From Use of VA and Medicare services by dually eligible veterans with psychiatric problems, by Carey et al. and based on FY1999 data:
Results suggest a distinction between aged and disabled veterans in choice of sector for outpatient care. The distance from a VA [Veterans Health Service] outpatient medical or MH [mental health] facility did not make a difference in the allocation of expenditures between VA and Medicare for aged veterans. However, distance from a VA outpatient medical or MH facility did matter for disabled veterans, perhaps because they relied much more heavily on VA than on Medicare for MH/SA [mental health/substance abuse] services than did the aged veterans. Among all veterans, the disabled had 3.9 times more VA than Medicare MH/SA expenditures, compared with 1.4 times for the aged. The failure of our results to indicate significant associations between geographic proximity to VA outpatient services and choice of sector by aged veterans may be due to the relatively small portion of medical expenditures that is accounted for by outpatient care, particularly for the elderly. Total VA and Medicare expenditures may be dominated more by costly inpatient care in this group, even for MH/SA services, if elderly veterans have more comorbidities than younger veterans and are more likely to be treated for MH/SA problems at a VA inpatient facility.
This is interesting because it suggests the extent to which MH/SA VA patients use non-VA care (in this case Medicare) differs by age.
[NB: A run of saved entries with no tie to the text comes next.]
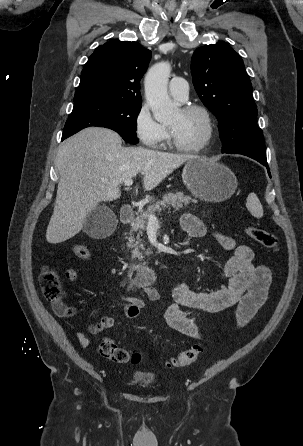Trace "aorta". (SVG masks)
<instances>
[{
	"mask_svg": "<svg viewBox=\"0 0 303 446\" xmlns=\"http://www.w3.org/2000/svg\"><path fill=\"white\" fill-rule=\"evenodd\" d=\"M170 73V64L160 62L150 68L144 81L146 101L158 122L171 119L178 111L177 105L171 101L167 92Z\"/></svg>",
	"mask_w": 303,
	"mask_h": 446,
	"instance_id": "obj_1",
	"label": "aorta"
}]
</instances>
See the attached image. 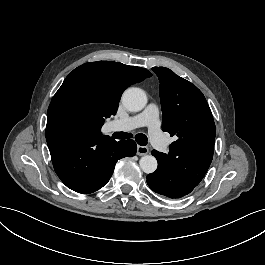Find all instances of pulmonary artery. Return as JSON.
<instances>
[{"label":"pulmonary artery","instance_id":"pulmonary-artery-1","mask_svg":"<svg viewBox=\"0 0 265 265\" xmlns=\"http://www.w3.org/2000/svg\"><path fill=\"white\" fill-rule=\"evenodd\" d=\"M158 118L159 106L156 103H149L141 114L135 117H122L114 121V130L117 133H124L126 130H141L144 127L155 130L159 127ZM149 137L154 147L159 148L164 145V138L159 131H152Z\"/></svg>","mask_w":265,"mask_h":265}]
</instances>
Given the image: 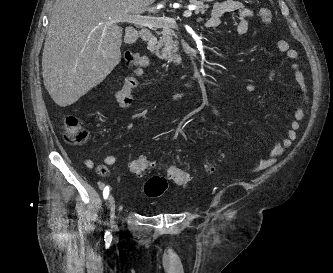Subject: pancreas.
Here are the masks:
<instances>
[{
    "instance_id": "cf45deb5",
    "label": "pancreas",
    "mask_w": 333,
    "mask_h": 273,
    "mask_svg": "<svg viewBox=\"0 0 333 273\" xmlns=\"http://www.w3.org/2000/svg\"><path fill=\"white\" fill-rule=\"evenodd\" d=\"M190 3L196 6L195 13H204L208 8L201 1L197 0H190ZM174 29H177L176 24L174 26H169L165 28L161 34L156 47H155V54L164 60H168V62H174L177 64L181 63V57H179L176 53L178 51V41L175 39L177 38ZM175 37V38H174ZM159 49H162L159 51Z\"/></svg>"
}]
</instances>
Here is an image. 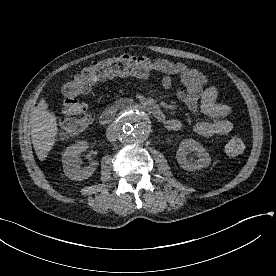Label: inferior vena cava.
I'll use <instances>...</instances> for the list:
<instances>
[{
  "label": "inferior vena cava",
  "instance_id": "inferior-vena-cava-1",
  "mask_svg": "<svg viewBox=\"0 0 276 276\" xmlns=\"http://www.w3.org/2000/svg\"><path fill=\"white\" fill-rule=\"evenodd\" d=\"M106 136L109 141L114 142L118 138V132L115 125H110L106 130Z\"/></svg>",
  "mask_w": 276,
  "mask_h": 276
}]
</instances>
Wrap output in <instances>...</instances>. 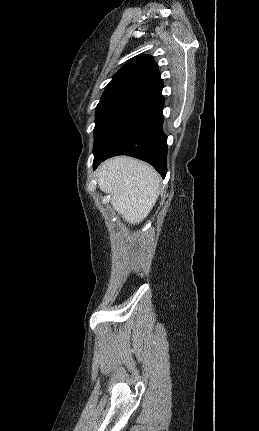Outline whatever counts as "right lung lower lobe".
Instances as JSON below:
<instances>
[{
	"instance_id": "98d812e1",
	"label": "right lung lower lobe",
	"mask_w": 259,
	"mask_h": 431,
	"mask_svg": "<svg viewBox=\"0 0 259 431\" xmlns=\"http://www.w3.org/2000/svg\"><path fill=\"white\" fill-rule=\"evenodd\" d=\"M162 88L131 107L93 149V168L107 158L128 155L151 164L164 178L167 136L163 132Z\"/></svg>"
}]
</instances>
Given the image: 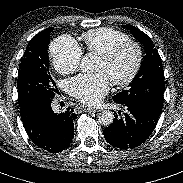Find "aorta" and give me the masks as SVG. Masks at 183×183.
<instances>
[{
    "mask_svg": "<svg viewBox=\"0 0 183 183\" xmlns=\"http://www.w3.org/2000/svg\"><path fill=\"white\" fill-rule=\"evenodd\" d=\"M95 67V57L93 54H86L80 63V68L83 72H92ZM99 122L104 126H109L114 121V114L110 110H104L99 114Z\"/></svg>",
    "mask_w": 183,
    "mask_h": 183,
    "instance_id": "aorta-1",
    "label": "aorta"
}]
</instances>
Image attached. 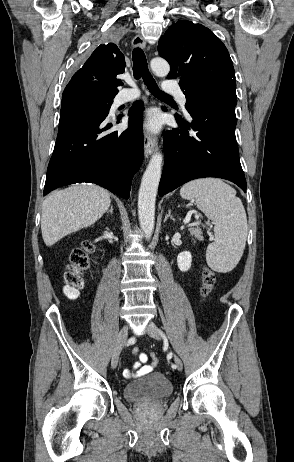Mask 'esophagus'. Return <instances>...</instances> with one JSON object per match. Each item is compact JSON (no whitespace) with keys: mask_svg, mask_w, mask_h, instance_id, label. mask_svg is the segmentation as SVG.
I'll list each match as a JSON object with an SVG mask.
<instances>
[{"mask_svg":"<svg viewBox=\"0 0 294 462\" xmlns=\"http://www.w3.org/2000/svg\"><path fill=\"white\" fill-rule=\"evenodd\" d=\"M132 47L144 48L146 46V40L141 35H136L131 43ZM156 141L153 136L148 133L144 134V153L148 158L155 149Z\"/></svg>","mask_w":294,"mask_h":462,"instance_id":"obj_1","label":"esophagus"}]
</instances>
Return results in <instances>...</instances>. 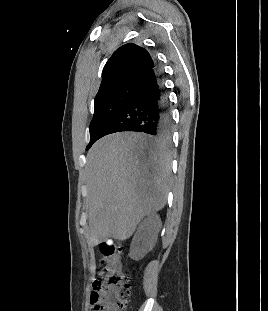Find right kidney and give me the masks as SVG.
Masks as SVG:
<instances>
[{
    "instance_id": "right-kidney-1",
    "label": "right kidney",
    "mask_w": 268,
    "mask_h": 311,
    "mask_svg": "<svg viewBox=\"0 0 268 311\" xmlns=\"http://www.w3.org/2000/svg\"><path fill=\"white\" fill-rule=\"evenodd\" d=\"M162 223L158 215H151L145 219L132 240L130 257L133 260L142 259L157 242L158 233Z\"/></svg>"
}]
</instances>
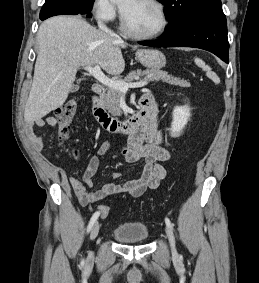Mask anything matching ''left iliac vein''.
<instances>
[{
  "label": "left iliac vein",
  "instance_id": "1",
  "mask_svg": "<svg viewBox=\"0 0 259 283\" xmlns=\"http://www.w3.org/2000/svg\"><path fill=\"white\" fill-rule=\"evenodd\" d=\"M165 231H166V235L169 240V243H170L172 254L177 255V251L175 247V237H174L173 231L168 226L165 227Z\"/></svg>",
  "mask_w": 259,
  "mask_h": 283
}]
</instances>
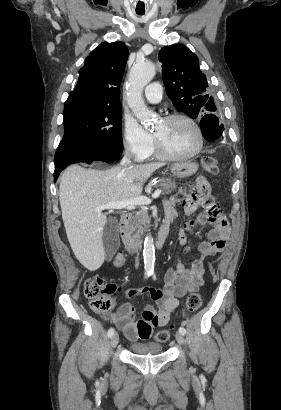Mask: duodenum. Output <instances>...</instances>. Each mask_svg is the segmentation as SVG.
I'll return each instance as SVG.
<instances>
[{
    "mask_svg": "<svg viewBox=\"0 0 281 410\" xmlns=\"http://www.w3.org/2000/svg\"><path fill=\"white\" fill-rule=\"evenodd\" d=\"M131 215L129 213H124L120 217V232L122 236V240L124 243V246L126 250L131 253V254H137L140 248L143 246V240L134 238L132 237L128 231H127V224L130 219ZM168 230L169 226L166 224H163L159 231H158V236L156 240L157 246H162L166 241L168 237Z\"/></svg>",
    "mask_w": 281,
    "mask_h": 410,
    "instance_id": "duodenum-1",
    "label": "duodenum"
}]
</instances>
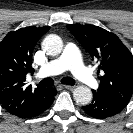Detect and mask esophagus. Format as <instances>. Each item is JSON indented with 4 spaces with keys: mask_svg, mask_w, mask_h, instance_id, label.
<instances>
[{
    "mask_svg": "<svg viewBox=\"0 0 133 133\" xmlns=\"http://www.w3.org/2000/svg\"><path fill=\"white\" fill-rule=\"evenodd\" d=\"M63 87L65 89H68V90H73L74 89V86H71V85H63Z\"/></svg>",
    "mask_w": 133,
    "mask_h": 133,
    "instance_id": "esophagus-1",
    "label": "esophagus"
}]
</instances>
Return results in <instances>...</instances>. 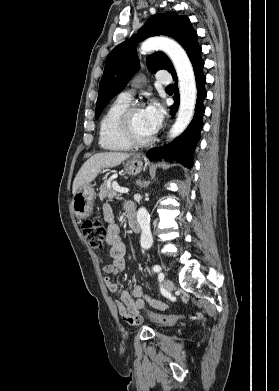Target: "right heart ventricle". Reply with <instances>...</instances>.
Here are the masks:
<instances>
[{"mask_svg": "<svg viewBox=\"0 0 279 391\" xmlns=\"http://www.w3.org/2000/svg\"><path fill=\"white\" fill-rule=\"evenodd\" d=\"M129 104L130 100L119 96L108 106L99 125L101 148L109 151H124L131 148L122 137L119 128V118Z\"/></svg>", "mask_w": 279, "mask_h": 391, "instance_id": "obj_1", "label": "right heart ventricle"}]
</instances>
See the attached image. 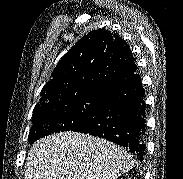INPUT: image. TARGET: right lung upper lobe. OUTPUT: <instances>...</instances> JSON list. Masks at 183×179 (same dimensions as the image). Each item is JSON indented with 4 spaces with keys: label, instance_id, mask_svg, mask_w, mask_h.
<instances>
[{
    "label": "right lung upper lobe",
    "instance_id": "obj_1",
    "mask_svg": "<svg viewBox=\"0 0 183 179\" xmlns=\"http://www.w3.org/2000/svg\"><path fill=\"white\" fill-rule=\"evenodd\" d=\"M137 72L128 44L109 30L83 36L58 62L36 106L87 94H102Z\"/></svg>",
    "mask_w": 183,
    "mask_h": 179
}]
</instances>
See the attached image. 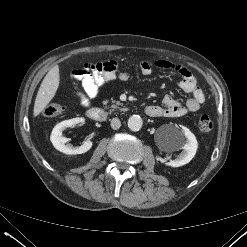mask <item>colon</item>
Returning <instances> with one entry per match:
<instances>
[{
    "instance_id": "obj_1",
    "label": "colon",
    "mask_w": 247,
    "mask_h": 247,
    "mask_svg": "<svg viewBox=\"0 0 247 247\" xmlns=\"http://www.w3.org/2000/svg\"><path fill=\"white\" fill-rule=\"evenodd\" d=\"M63 111L64 107L62 105L51 103L44 108L43 115L46 117H55L62 114ZM197 128L202 133L211 131V129L213 128V122L211 118L206 114L201 115L197 120Z\"/></svg>"
}]
</instances>
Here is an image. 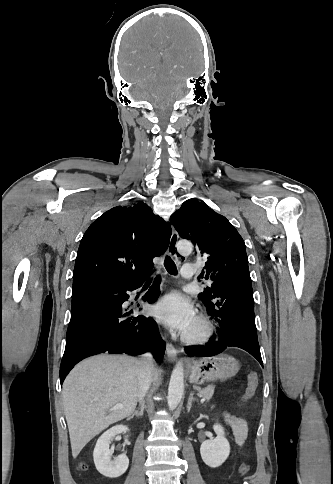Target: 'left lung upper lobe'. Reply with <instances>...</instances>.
<instances>
[{
  "label": "left lung upper lobe",
  "mask_w": 333,
  "mask_h": 484,
  "mask_svg": "<svg viewBox=\"0 0 333 484\" xmlns=\"http://www.w3.org/2000/svg\"><path fill=\"white\" fill-rule=\"evenodd\" d=\"M170 221L180 237L191 240L198 255L207 259L202 274L205 273V278L212 280L213 284L198 297L206 305L212 304L211 300H218L215 279L219 270L230 264H248L242 237L224 216L196 200L184 202Z\"/></svg>",
  "instance_id": "1"
}]
</instances>
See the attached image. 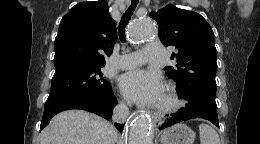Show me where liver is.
<instances>
[{"label":"liver","mask_w":260,"mask_h":144,"mask_svg":"<svg viewBox=\"0 0 260 144\" xmlns=\"http://www.w3.org/2000/svg\"><path fill=\"white\" fill-rule=\"evenodd\" d=\"M116 129L101 117L68 110L54 116L41 132L40 144H115Z\"/></svg>","instance_id":"liver-1"}]
</instances>
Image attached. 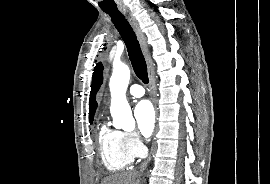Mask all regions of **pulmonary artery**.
<instances>
[{
	"mask_svg": "<svg viewBox=\"0 0 270 184\" xmlns=\"http://www.w3.org/2000/svg\"><path fill=\"white\" fill-rule=\"evenodd\" d=\"M129 94L132 96V97H136V98H139V97H142L144 95V89L142 86L138 85V84H135V85H132L130 88H129Z\"/></svg>",
	"mask_w": 270,
	"mask_h": 184,
	"instance_id": "e3ab8cb5",
	"label": "pulmonary artery"
}]
</instances>
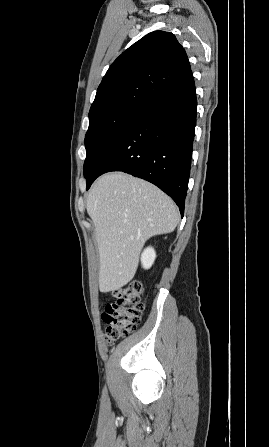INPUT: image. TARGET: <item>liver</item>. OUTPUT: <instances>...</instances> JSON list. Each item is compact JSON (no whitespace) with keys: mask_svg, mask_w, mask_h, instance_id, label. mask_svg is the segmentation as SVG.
<instances>
[{"mask_svg":"<svg viewBox=\"0 0 269 447\" xmlns=\"http://www.w3.org/2000/svg\"><path fill=\"white\" fill-rule=\"evenodd\" d=\"M87 212L95 225L100 291H115L136 273L149 237L170 233L178 210L159 188L128 174H105L89 190Z\"/></svg>","mask_w":269,"mask_h":447,"instance_id":"liver-1","label":"liver"}]
</instances>
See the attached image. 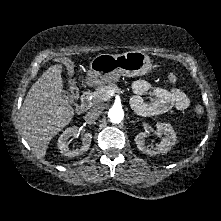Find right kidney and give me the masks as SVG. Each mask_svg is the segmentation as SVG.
<instances>
[{
	"instance_id": "obj_1",
	"label": "right kidney",
	"mask_w": 221,
	"mask_h": 221,
	"mask_svg": "<svg viewBox=\"0 0 221 221\" xmlns=\"http://www.w3.org/2000/svg\"><path fill=\"white\" fill-rule=\"evenodd\" d=\"M78 135V128L76 126L67 128L58 139V148L60 153L67 157H75L84 154L91 144L92 134L85 133L82 138V146L74 150H70L68 147V140L70 137Z\"/></svg>"
}]
</instances>
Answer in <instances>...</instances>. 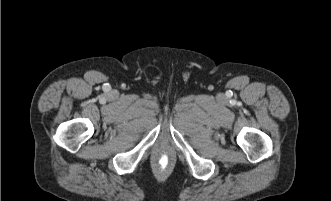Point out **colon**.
Masks as SVG:
<instances>
[{"label":"colon","instance_id":"obj_1","mask_svg":"<svg viewBox=\"0 0 331 201\" xmlns=\"http://www.w3.org/2000/svg\"><path fill=\"white\" fill-rule=\"evenodd\" d=\"M155 164L159 169L167 170L172 165V160L169 155L163 153L156 158Z\"/></svg>","mask_w":331,"mask_h":201}]
</instances>
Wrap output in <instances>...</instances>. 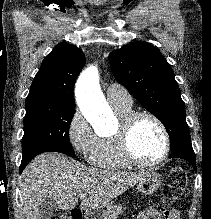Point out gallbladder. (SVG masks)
<instances>
[{"mask_svg": "<svg viewBox=\"0 0 211 219\" xmlns=\"http://www.w3.org/2000/svg\"><path fill=\"white\" fill-rule=\"evenodd\" d=\"M57 210L58 207L52 199L44 200L40 205L41 219H50Z\"/></svg>", "mask_w": 211, "mask_h": 219, "instance_id": "1", "label": "gallbladder"}]
</instances>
That matters because, by pooling VA, Medicare, and Medicaid data, we can typically see all the care a patient enrolled in both VA and Medicare (and possibly Medicaid) receives. By contrast, we typically do not have access to private health plan data for non-elderly VA patients who are not on Medicare. Consequently, we don’t know as much about non-VA care for them. It sure would be convenient to presume that patterns of non-VA use for the Medicare-VA duals are similar to those who are not on Medicare. But these results suggest that may not be a good assumption, at least circa 1999 and for MH/SA diagnosed patients.
Do you see the contortions one has to go through due to lack of access to private health plan data? This is a major concern that those who would prefer a more (or fully) private insurance system rarely address.